Project

General

Profile

Actions

Mod magnet » History » Revision 55

« Previous | Revision 55/119 (diff) | Next »
Anonymous, 2008-10-06 18:04
adding detail to the Overview


TracNav(DocsToc)


#!rst
==============
a power-magnet
==============

------------------
Module: mod_magnet
------------------

.. contents:: Table of Contents

Requirements
============

:Version: lighttpd 1.4.12 or higher
:Packages: lua >= 5.1

Overview
========

mod_magnet is a module to control the request handling in lighty. It allows you to do more complex URL rewrites and caching than you would otherwise be able to do.

.. note::

  While the lua language the mod_magnet uses is very powerful, mod_magnet is not meant to be a general replacement for your regular scripting environment. This is because  mod_magnet is executed in the core of Lighty and EVERY long-running operation is blocking 
  ALL connections in the server. You are warned. For time-consuming or blocking scripts use mod_fastcgi and friends.

For performance reasons mod_magnet caches the compiled script. For each script-run the script itself is checked for 
freshness and recompiled if necessary.

External Resources
==================

* darix is maintaining the cleanurl.lua at http://pixel.global-banlist.de/
* Jippi is maintaining the bundle.lua at http://www.cakephp.nu/faster-page-loads-bundle-your-css-and-javascript-lighttpd-mod_magnet-lua
* http://www.sitepoint.com/blogs/2007/04/10/faster-page-loads-bundle-your-css-and-javascript/
* Google CodeSearch is great for looking Lua examples. http://www.google.com/codesearch start your queries with "lang:lua" 

Installation
============

mod_magnet needs a lighty which is compiled with the lua-support option ( --with-lua). Lua 5.1 or higher are required by
the module. Use "--with-lua=lua5.1" to install on Debian and friends. ::

  server.modules = ( ..., "mod_magnet", ... )

Options
=======

mod_magnet can attract a request in several stages in the request-handling. 

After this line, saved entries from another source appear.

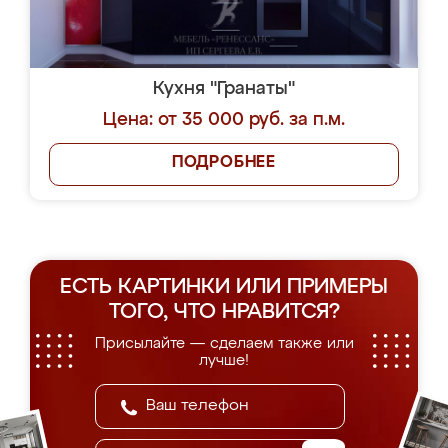
Кухня "Гранаты"
Цена: от 35 000 руб. за п.м.
ПОДРОБНЕЕ
ЕСТЬ КАРТИНКИ ИЛИ ПРИМЕРЫ
ТОГО, ЧТО НРАВИТСЯ?
Присылайте — сделаем также или
лучше!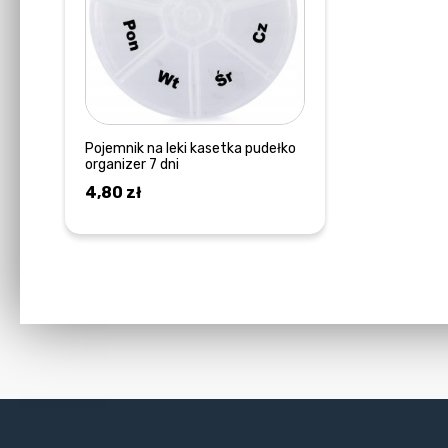
Pojemnik na leki kasetka pudełko
organizer 7 dni
4,80
zł
DOWIEDZ SIĘ WIĘCEJ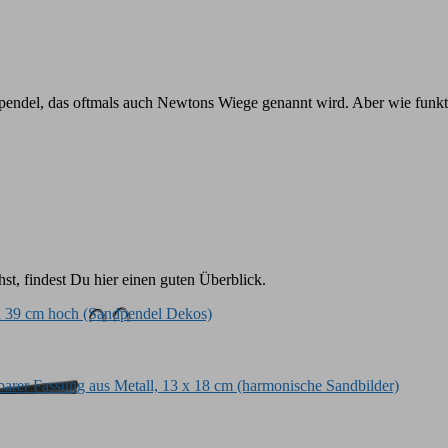
ndel, das oftmals auch Newtons Wiege genannt wird. Aber wie funktion
st, findest Du hier einen guten Überblick.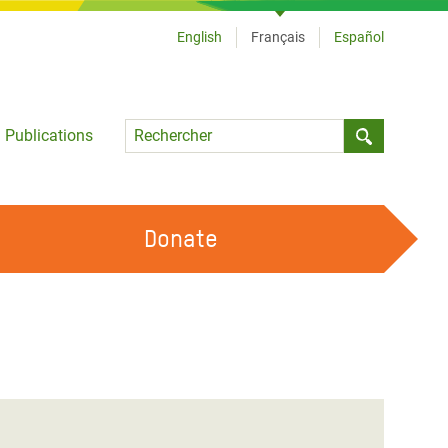
English
Français
Español
Language
Publications
Submit sea
Donate
TRAVAILLER AVEC NOUS
OUR FEMINIST PRINCIPLES
DEVENIR BÉNÉVOLE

* either at the same level as mod_rewrite, before any parsing of the URL is done
* or at a later stage, when the doc-root is known and the physical-path is already setup

It depends on the purpose of the script which stage you want to intercept. Usually you want to use
the 2nd stage where the physical-path which relates to your request is known. At this level you
can run checks against lighty.env["physical.path"].

::

  magnet.attract-raw-url-to = ( ... )
  magnet.attract-physical-path-to = ( [absolute path to lua script]  )

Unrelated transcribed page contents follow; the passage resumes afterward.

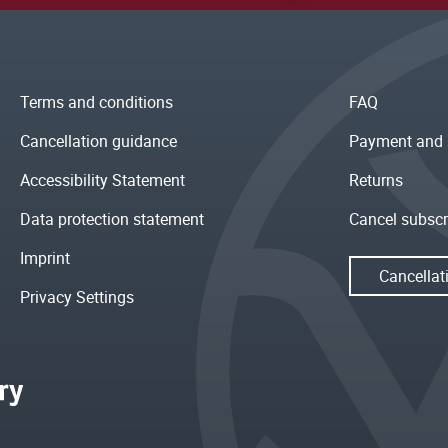
Terms and conditions
FAQ
Cancellation guidance
Payment and 
Accessibility Statement
Returns
Data protection statement
Cancel subscr
Imprint
Cancellat
Privacy Settings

You can define multiple scripts when separated by a comma. The scripts are executed in the specified 
order. If one of them returns a bad status-code, the following scripts will not be executed.

Tables
======

Most of the interaction between between mod_magnet and lighty is done through tables. Tables in lua are hashes (Perl, Ruby), dictionaries (Java, Python), associative arrays (PHP), ...

* lighty.request[] - certain request headers like Host, Cookie, or User-Agent are available
* lighty.env[]

 * physical.path
 * physical.rel-path
 * physical.doc-root
 * uri.path (the URI without the query-string)
 * uri.path-raw 
 * uri.scheme (http or https)
 * uri.authority (the server-name)
 * uri.query (the URI after the ? )
 * request.method (e.g. GET)
 * request.uri (uri after rewrite)
 * request.orig-uri (before rewrite)
 * request.protocol (e.g. HTTP/1.0)

* lighty.header[] - certain response headers like Location are available
* lighty.status[]
* lighty.content[]

lighty.env[]
------------

Lighttpd has its internal variables which are exported as read/write to the magnet. 

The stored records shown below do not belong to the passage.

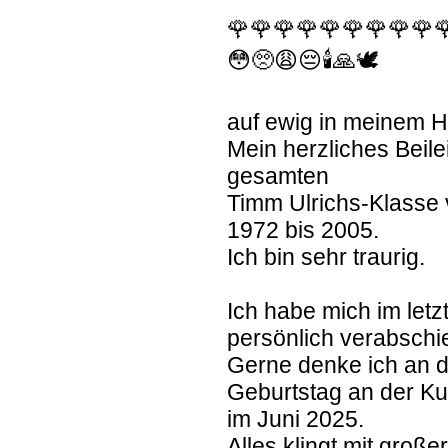
🌹🌹🌹🌹🌹🌹🌹🌹🌹
😳🥺😩😔🕯🙏🕊
auf ewig in meinem H
Mein herzliches Beile
gesamten
Timm Ulrichs-Klasse
1972 bis 2005.
Ich bin sehr traurig.
Ich habe mich im let
persönlich verabschi
Gerne denke ich an 
Geburtstag an der K
im Juni 2025.
Alles klingt mit groß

If "http://example.org/search.php?q=lighty" is requested this results in a request like ::

  GET /search.php?q=lighty HTTP/1.1
  Host: example.org

When you are using ``attract-raw-url-to`` you can access the following variables:

* parts of the request-line

 * lighty.env["request.uri"] = "/search.php?q=lighty" 

* HTTP request-headers

 * lighty.request["Host"] = "example.org" 

Later in the request-handling, the URL is splitted, cleaned up and turned into a physical path name:

* parts of the URI

 * lighty.env["uri.path"] = "/search.php" 
 * lighty.env["uri.path-raw"] = "/search.php" 
 * lighty.env["uri.scheme"] = "http" 
 * lighty.env["uri.authority"] = "example.org" 
 * lighty.env["uri.query"] = "q=lighty" 

* filenames, pathnames

 * lighty.env["physical.path"] = "/my-docroot/search.php" 
 * lighty.env["physical.rel-path"] = "/search.php" 
 * lighty.env["physical.doc-root"] = "/my-docroot" 

All of them are readable, not all of the are writable (or don't have an effect if you write to them). 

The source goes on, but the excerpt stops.